Là où Bergson se montre théoricien du continu et de l’indivisible, affirmant l’irréductible écart qui sépare la mosaïque, assemblage d’unités discontinues, de la peinture, Alberti se fait théoricien du discontinu et rassemble peinture et mosaïque sous un même procédé. Alberti est un philosophe de l’invention, qui repose sur la connaissance du passé, tandis que Bergson est un philosophe de la création, entendue comme production radicalement nouvelle, imprévisible, tendue vers le devenir.

La suite du texte d’Alberti est à lire car on va voir que la mosaïque n’est pas seulement pensée comme un modèle pour la peinture, mais pour toute forme d’invention :

 

Il en va ainsi des lettrés. Les esprits d’Asie et encore plus les Grecs, au bout de plusieurs années, furent tous ensemble les inventeurs de tous les arts et toutes les disciplines ; ils construisirent presque un temple et un domicile dans leurs écrits à Pallas et à cette Pronéa, déesse des Stoïciens, et ils étendirent ses parois en enquêtant sur le Vrai et le Faux ; ils y posèrent les colonnes par l’observation et la transcription des effets et des forces de la nature, ils le recouvrirent d’un toit qui puisse défendre une œuvre semblable des tempêtes adverses ; et cette œuvre fut la capacité de fuir le mal, et l’envie de poursuivre le bien, la haine du vice, la quête et l’amour de la vertu. Mais que se passe-t-il ? Exactement le contraire de ce qui a été dit ci-dessus. Celui-là ramassa les petits morceaux et composa le pavement. Et moi, quand comme lui et comme d’autres j’ai voulu orner mon petit domicile privé, j’ai extrait de ce très noble édifice public ce qui m’a semblé convenir à mes desseins [6] ; et une fois divisé en petites parties, je l’ai distribué là où j’ai voulu. Et c’est de là qu’est né le dicton : Nihil dictum quin prius dictum (rien n’est dit qui n’ait déjà été dit) [7].

 

En somme, la mosaïque devient un modèle pratique de tout procédé d’invention et de composition, y compris pour une œuvre littéraire, pour une recherche philosophique. L’architecture sert de métaphore à l’élaboration du texte, selon une idée probablement tirée des arts de la mémoire. Mais Alberti introduit une différence entre l’inventeur de la mosaïque et lui : tandis que le premier se sert des fragments éparpillés qu’il trouve à ses pieds, Alberti détache des morceaux – des citations – de l’édifice façonné par les anciens. Il produit le morcellement et le discontinu nécessaire selon lui à la production d’un nouveau texte. L’idée qu’une figure ou qu’un texte ne puissent apparaître qu’à l’issue d’un travail d’assemblage de fragments peut s’expliquer de deux manières. D’une part, Alberti, en bon humaniste italien du XVe siècle, a les yeux tournés vers le passé, vers les sommets qui lui semblaient indépassables constitués par les écrits et les œuvres gréco-romaines ; toute production nouvelle ne peut exister que sur la base des ruines antiques. D’autre part, il existe bien une poétique de la création chez Alberti, comme il l’exprime bien dans un autre texte, le Momus : seul Dieu a créé une œuvre parfaite, singulière, unique et ex nihilo ; l’homme ne peut rien produire d’aussi neuf ; au mieux peut-il arranger dans un nouvel ordre ce qui a déjà été dit, ou traiter une matière connue dans un style différent [8].

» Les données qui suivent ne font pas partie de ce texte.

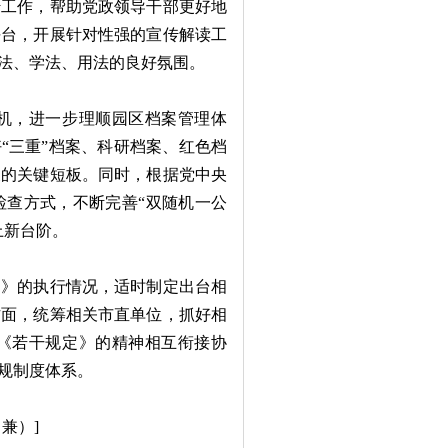
传工作，帮助党政领导干部更好地
平台，开展针对性强的宣传解读工
法、学法、用法的良好氛围。
机，进一步理顺园区档案管理体
“三重”档案、科研档案、红色档
展的关键短板。同时，根据党中央
检查方式，不断完善“双随机一公
上新台阶。
》的执行情况，适时制定出台相
方面，统筹相关市直单位，抓好相
《若干规定》的精神相互衔接协
规制度体系。
兼）]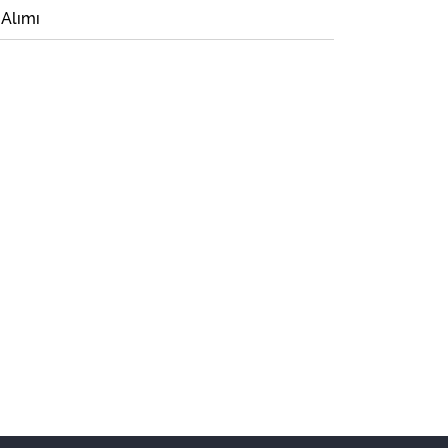
 Alımı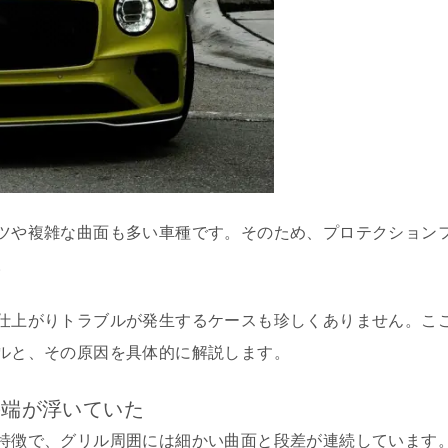
ツや複雑な曲面も多い車種です。そのため、プロテクション
。
仕上がりトラブルが発生するケースも珍しくありません。こ
ルと、その原因を具体的に解説します。
の端が浮いていた
特徴で、グリル周囲には細かい曲面と段差が連続しています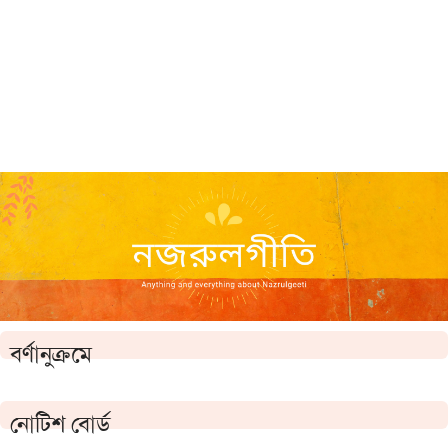
বর্ণানুক্রমে
নোটিশ বোর্ড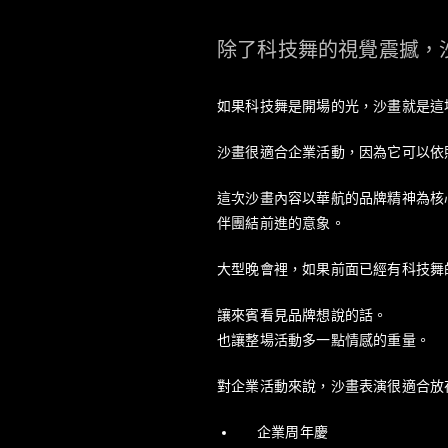
除了科技舞的視覺震撼，
如果科技舞是開場的光，沙畫就是這
沙畫很適合企業活動，因為它可以依
這次沙畫內容以華航的品牌精神為核
伴團結前進的意象。
大型晚會裡，如果前面已經有科技舞
讓來賓看見品牌想說的話。
也讓整場活動多一點情感的重量。
對企業活動來說，沙畫表演很適合放
企業周年慶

La façon dont Alberti pense la mosaïque ne rentre pas dans l’alternative théorique posée par Dällenbach : il ne se retrouve ni dans le modèle classique tendu vers l’unité de la figure, où la mosaïque figure une technique inférieure à la peinture, ni dans le modèle moderne qui vise à exacerber le morcellement pour faire éclater la figure. Chez Alberti, la figure reste le but à atteindre, mais la fragmentation est tout autant nécessaire, sans quoi l’invention serait pauvre et réduite à une seule source. C’est là une troisième voie, sans doute celle dans laquelle on pourrait ranger la « marqueterie » de Montaigne.

Une dernière remarque. Paradoxalement, le récit d’origine de la mosaïque raconté par Alberti n’est pas une citation, un emprunt, un fragment trouvé. On ne le trouve ni chez Vitruve, ni chez Pline, qu’Alberti connaît très bien. Et dans son traité d’architecture, Alberti ne mentionne pas du tout l’origine de la mosaïque. Autrement dit, ce récit n’est pas une invention mais une création de l’humaniste florentin. Il dément dans son existence même les idées qu’il véhicule. Cette contradiction entre la théorie et la pratique est peut-être l’aspect le plus fascinant du texte d’Alberti car elle nous enseigne que la pratique est une théorie qui s’ignore.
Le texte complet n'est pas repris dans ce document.